PROBLEM DETAILS:
For the listing that follows, give again exactly the lines from the one with "relative aux entreprises. Vous pouvez y" to the one with "GÉREZ VOTRE ENTREPRISE", including both.

=== RECORDS FOR THIS TASK ===

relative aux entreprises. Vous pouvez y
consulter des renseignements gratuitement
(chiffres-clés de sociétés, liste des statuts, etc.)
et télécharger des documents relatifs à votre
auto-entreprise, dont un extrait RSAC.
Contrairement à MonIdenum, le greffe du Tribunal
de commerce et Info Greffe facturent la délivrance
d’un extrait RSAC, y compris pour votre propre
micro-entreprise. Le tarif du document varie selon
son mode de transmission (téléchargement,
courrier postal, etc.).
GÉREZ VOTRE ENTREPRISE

===
=== RECORDS FOR THIS TASK ===

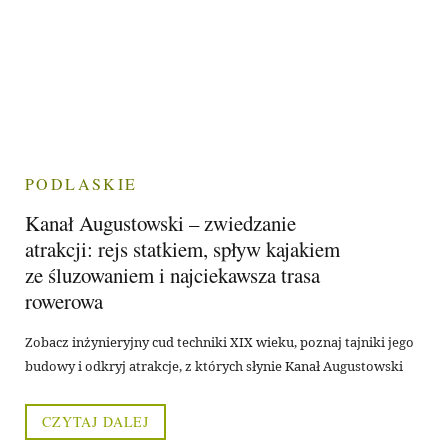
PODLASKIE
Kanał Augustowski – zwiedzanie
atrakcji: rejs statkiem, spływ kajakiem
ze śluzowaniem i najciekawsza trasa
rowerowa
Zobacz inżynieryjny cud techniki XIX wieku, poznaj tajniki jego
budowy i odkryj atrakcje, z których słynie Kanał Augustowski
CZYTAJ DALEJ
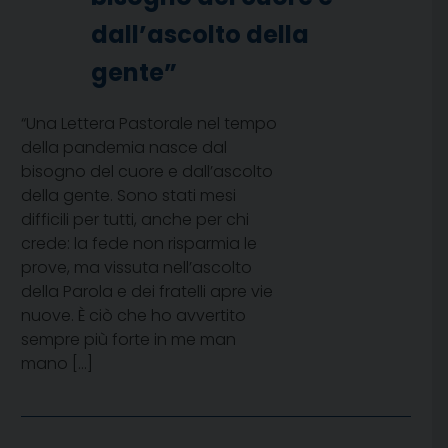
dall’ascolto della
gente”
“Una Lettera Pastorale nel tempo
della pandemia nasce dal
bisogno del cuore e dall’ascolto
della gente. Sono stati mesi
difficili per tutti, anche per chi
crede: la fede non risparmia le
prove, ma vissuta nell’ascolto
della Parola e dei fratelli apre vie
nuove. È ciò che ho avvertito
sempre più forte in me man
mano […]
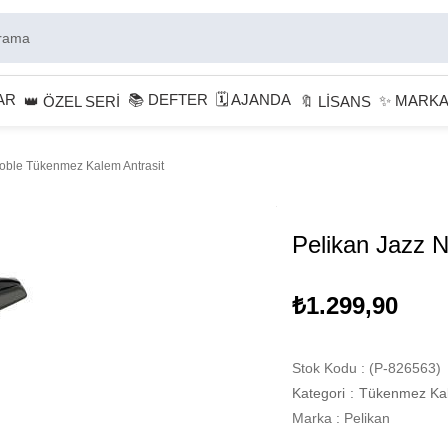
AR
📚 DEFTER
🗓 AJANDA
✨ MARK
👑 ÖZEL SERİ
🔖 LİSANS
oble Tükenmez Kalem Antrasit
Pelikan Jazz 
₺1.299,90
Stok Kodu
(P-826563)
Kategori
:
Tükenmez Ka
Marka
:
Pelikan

===

SOLUTION TO THE EXERCISE:
relative aux entreprises. Vous pouvez y
consulter des renseignements gratuitement
(chiffres-clés de sociétés, liste des statuts, etc.)
et télécharger des documents relatifs à votre
auto-entreprise, dont un extrait RSAC.
Contrairement à MonIdenum, le greffe du Tribunal
de commerce et Info Greffe facturent la délivrance
d’un extrait RSAC, y compris pour votre propre
micro-entreprise. Le tarif du document varie selon
son mode de transmission (téléchargement,
courrier postal, etc.).
GÉREZ VOTRE ENTREPRISE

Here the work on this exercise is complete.